Okay, so that's the groundwork. Specifics?

A general automotive channel. The flagship station, the foundation if the network. The mainstay program would be an hour-long industry newscast every weeknight, covering the basic automotive transportation industry, followed by an evening movie like The Fast & The Furious. Daytime programming would include review shows similar to Motorweek, and perhaps a humorous automotive show similar to Top Gear. The BBC and History are each broadcasting their own versions of the show, but perhaps (with a worldwide perspective for the network in mind) a deal could be reached to broadcast the Australian version of Top Gear in the US.

An automotive history channel. This would be wall-to-wall shows about old cars. Documentaries on the history of the industry, maybe some of the historical programming actually made years ago from the Prelinger Archives. Shows similar to Car Crazy, museum tours, coverage of the Palm Beach Concours d'Elegance, and more of that sort of programming.

An automotive repair channel. The now entertainment-based Food Network shifted a lot of the serious instructional cooking programming to the new Cooking Channel. This could feature serious how-to's, school instructional films, and mote fun repair programming like Stacy David's Gearz.

Racing. Oh, yeah, this is a fun channel. Anyone who's ever stayed up late at night on Twitter knows we live in a 24/7 world, and wouldn't it be nice to have the British Touring Car Championship, World Touring Car Championship, the "minor leagues" of Formula 1, DTM, World Rally Championship, and V8 Supercars Australia broadcast live as they happen? As NASCAR is big business for big network television, traditional "American" racing hours could be filled by not cutting off coverage of the NHRA (yes, Tina Stull's comments finally inspired me to write this out), drifting, Indy Lights as well as as much IndyCar coverage as can be had by a small network, perhaps including a pre-prerace show for IndyCars like Speed's RaceDay was for NASCAR. If Fox Sports 1 drops ARCA, pick it up and broadcast ALL the races, not just the companion events! The non-top-level events that can't be played live can fill the weekday hours alongside historical replays of old races, documentaries of racing, and commentary programming. Coverage would be previewed in a Friday night newscast (including major race weather forecasts) and summarized in a Sunday night newscast similar to what Speed does now (and is likely to be watered down in the future when other sports are squeezed into the channel). Off-season programming holes can be filled by old movies like Driven, Talladega Nights, and Greased Lightning.
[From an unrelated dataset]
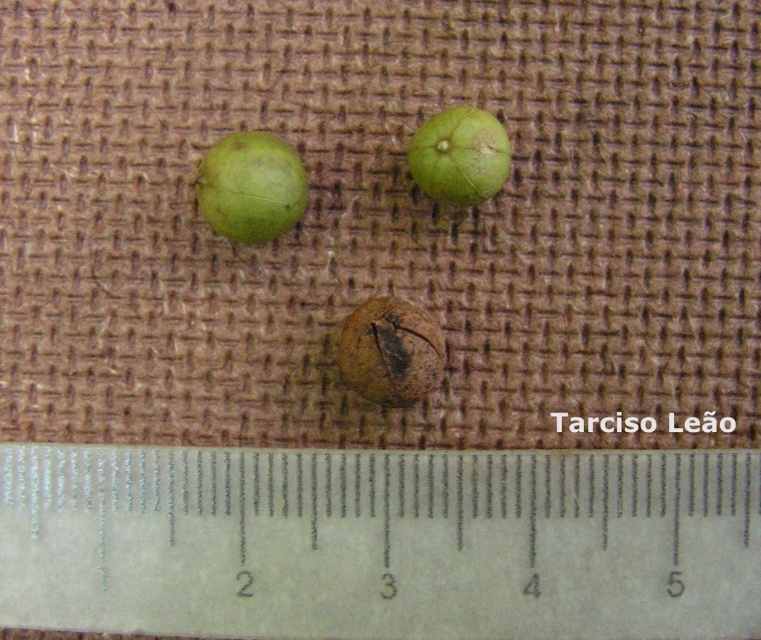 You have a small container that can only fit items wider than 3 centimeters. Looking at the image, can the brown rough seed at center fit into the container if the white plastic ruler at center is used as a reference for width?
Also, I would have a blatant copy of the Military Channel's "An Officer and a Movie" where Lou Diamond Phillips and a US military officer review a movie and the real-life events around it from the perspective of an actor and a military man during special segments aired at the end of commercial breaks. I would find an actor with a love of racing (Patrick Dempsey, preferably) to review old car movies alongside someone from the movie's particular form of racing. David Hobbs for Grand Prix, Darrell Waltrip for Days of Thunder, as examples.

Now, from experience I find that motorcycles are a world unto their own, and as such warrant their own channel. A condensed version of the other four, it would include a weekly newscast and a little bit of everything that the rest of the channels would normally broadcast but defer to the motorcycle channel as it's on two wheels: documentaries, late night racing coverage from around the world, repair shows, industry news, and event coverage that would showcase Sturgis the same way Discovery hypes it's Shark Week every year.